Which one is better to Learn for Autonomous Driving ROS2 or Apollo

Hi, my advice is that you need to all all the fundamental robotics and autonomous Driving related subjects, but Apollo should be prioritized with the core Algorithm. ROS2 is just a framework with scheduling and data communication. The autonomous driving technologies of various companies are nothing more than these mainstream solutions~ Perception-related BEV perception: BEV is the cornerstone of the current mainstream mass production solution. The unified feature expression can directly output multi-task results, such as 3D detection, BEV segmentation, online high-precision maps, etc.;

OCC occupancy grid

OCC directly models the occupancy information of the 3D world space, which can effectively handle targets with irregular shapes and unclear semantics (such as road garbage and stones), etc., which is essential for driving/parking;

Pure visual monocular 3D perception

Monocular focuses on cost-effectiveness and has been widely used in various L2/L3 mass production solutions. Monocular 2D/3D/BEV and OCC also have their own unique development trends;

3D&4D millimeter wave

millimeter wave radar, especially 4D Radar is conquering the L4 high ground. Its distance measurement, speed measurement, angle measurement capabilities and unique perception solutions have allowed Radar to go its own way; Point cloud 3D target detection: Point cloud 3D detection is the basis of LV fusion. It has a very rich technical direction and is more difficult.

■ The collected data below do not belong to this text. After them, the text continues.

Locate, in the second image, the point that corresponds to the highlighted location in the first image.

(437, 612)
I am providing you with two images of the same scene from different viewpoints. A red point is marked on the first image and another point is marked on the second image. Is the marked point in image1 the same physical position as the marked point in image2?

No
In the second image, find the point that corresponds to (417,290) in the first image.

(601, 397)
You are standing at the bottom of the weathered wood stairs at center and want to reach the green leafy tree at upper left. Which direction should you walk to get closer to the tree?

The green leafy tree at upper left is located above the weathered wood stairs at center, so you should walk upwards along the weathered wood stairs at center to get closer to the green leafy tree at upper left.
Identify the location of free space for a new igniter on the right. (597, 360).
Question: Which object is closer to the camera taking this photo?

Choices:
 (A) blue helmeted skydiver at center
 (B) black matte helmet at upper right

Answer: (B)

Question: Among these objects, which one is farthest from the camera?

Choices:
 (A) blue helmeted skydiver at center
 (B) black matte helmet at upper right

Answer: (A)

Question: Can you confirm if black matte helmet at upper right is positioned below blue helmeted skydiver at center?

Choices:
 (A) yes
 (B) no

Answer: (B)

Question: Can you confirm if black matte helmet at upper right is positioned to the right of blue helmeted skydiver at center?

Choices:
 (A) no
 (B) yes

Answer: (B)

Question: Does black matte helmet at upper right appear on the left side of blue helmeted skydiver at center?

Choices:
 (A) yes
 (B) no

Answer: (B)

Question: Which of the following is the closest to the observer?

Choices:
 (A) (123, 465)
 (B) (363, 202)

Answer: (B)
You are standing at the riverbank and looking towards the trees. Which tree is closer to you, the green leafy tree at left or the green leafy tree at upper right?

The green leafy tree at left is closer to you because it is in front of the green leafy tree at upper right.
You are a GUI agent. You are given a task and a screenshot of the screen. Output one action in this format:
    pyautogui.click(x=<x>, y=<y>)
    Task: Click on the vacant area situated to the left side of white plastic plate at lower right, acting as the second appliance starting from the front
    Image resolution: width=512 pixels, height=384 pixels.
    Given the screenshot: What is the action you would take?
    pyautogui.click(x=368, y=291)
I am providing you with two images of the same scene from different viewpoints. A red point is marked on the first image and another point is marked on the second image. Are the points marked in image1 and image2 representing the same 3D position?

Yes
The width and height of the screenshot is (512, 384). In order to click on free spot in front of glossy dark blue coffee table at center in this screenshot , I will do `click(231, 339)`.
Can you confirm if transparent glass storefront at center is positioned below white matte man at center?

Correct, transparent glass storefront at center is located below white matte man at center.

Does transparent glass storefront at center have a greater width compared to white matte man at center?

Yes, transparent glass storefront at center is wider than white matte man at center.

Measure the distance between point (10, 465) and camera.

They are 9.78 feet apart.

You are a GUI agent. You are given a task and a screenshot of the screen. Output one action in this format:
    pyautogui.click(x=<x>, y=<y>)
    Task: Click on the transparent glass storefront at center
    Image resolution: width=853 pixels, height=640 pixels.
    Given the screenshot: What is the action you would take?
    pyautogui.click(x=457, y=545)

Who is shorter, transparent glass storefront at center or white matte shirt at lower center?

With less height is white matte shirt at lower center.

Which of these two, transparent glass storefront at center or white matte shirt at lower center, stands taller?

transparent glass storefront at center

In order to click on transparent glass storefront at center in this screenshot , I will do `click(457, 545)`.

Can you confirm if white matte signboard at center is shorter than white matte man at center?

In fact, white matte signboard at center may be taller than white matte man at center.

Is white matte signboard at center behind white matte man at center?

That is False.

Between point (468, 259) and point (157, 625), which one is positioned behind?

It is currently mainly used in L4 and true value systems;

LV fusion

The purpose of fusion is to solve problems such as visual occlusion and single-frame instability. There is no doubt that LV fusion is the current mainstream mass production direction; RV fusion: The all-weather operation characteristics of millimeter waves make RV fusion complementary and improve perception performance as a whole;

Lane line detection & online high-precision map

Lane line detection as As the basic task of autonomous driving, it is gradually developing towards online high-precision maps. This task can be said to be the core of mapless NOA; Transformer: Since ViT swept CV, the SOTA models in autonomous driving have more or less had Transformer, which can be said to be leading the trend; Multi-sensor fusion target tracking: In order to facilitate downstream use, perception needs to obtain the timing information of the target, so as to "string" the obstacles together. Currently, both dynamic and static targets can use tracking to output stably. This technology stack involves single sensor/multi-sensor, Kalman filtering, etc.;

2D target detection

2D target detection is very important in autonomous driving. It still occupies a place in driving, such as traffic light detection, road signs, etc.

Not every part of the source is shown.